Some aid workers criticized Father Chase’s brand of charity, complaining that his gifts had little long-term impact on the lives of recipients.
“I think his desire to bring people love was true, and can certainly be modeled by the rest of us,’’ said the Rev. Andy Bales, chief executive of Union Rescue Mission. “But the last thing people on the street need is cash. A lot of people took that money and spent it in an unhealthy way.’’
Father Chase acknowledged that in a neighborhood where drug abuse and untreated mental illness were common, a single dollar would not get someone off the street. But the money, he said, was not the point.
“I’m trying to give them hope, to give them a sense of dignity,’’ he told The New York Times in 2002.
Maurice Gordon Chase was born in Dinuba, Calif. He studied at St. Paul’s College in Washington and was ordained in 1953 by Archbishop Fulton J. Sheen, an early Catholic television evangelist.

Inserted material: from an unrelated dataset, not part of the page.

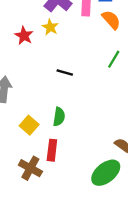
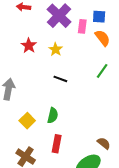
yellow star: (50, 27) -> (56, 49), moved
red rectangle: (52, 150) -> (57, 144), moved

Father Chase spent the early years of his career at ministries around Southern California before serving as a fund-raising assistant to the president of Loyola Marymount University, the Rev. Donald P. Merrifield.

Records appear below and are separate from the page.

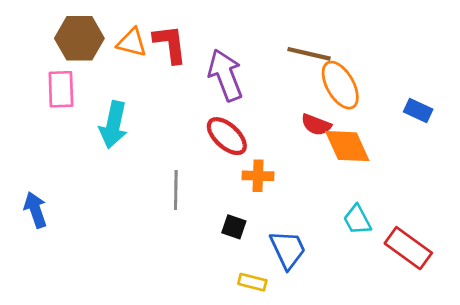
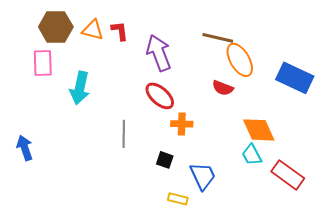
red L-shape: (170, 44) -> (120, 31), size x0.7
blue rectangle: (418, 111) -> (295, 78), size x1.8
orange diamond: (347, 146) -> (259, 130), moved

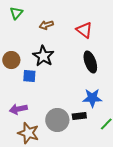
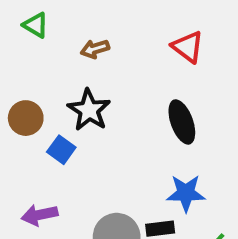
green triangle: (16, 13) -> (36, 25), turned -40
red triangle: (84, 30) -> (188, 47), moved
blue square: (29, 76) -> (61, 150), turned 32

It was Merrifield who suggested to Father Chase that he also work with the poor for his own spiritual health.
Father Chase continued to make his weekly trip to Skid Row until the last months of his life. “I love it,’’ he said. “God has given me the happiest part of my life at the end.’’
On Wednesday, at a Thanksgiving dinner on Skid Row put on by the Los Angeles Mission, word that Father Dollar Bill had died began to spread.
Wendell Harrison, 54, called out to diners, “Dollar Man is dead.’’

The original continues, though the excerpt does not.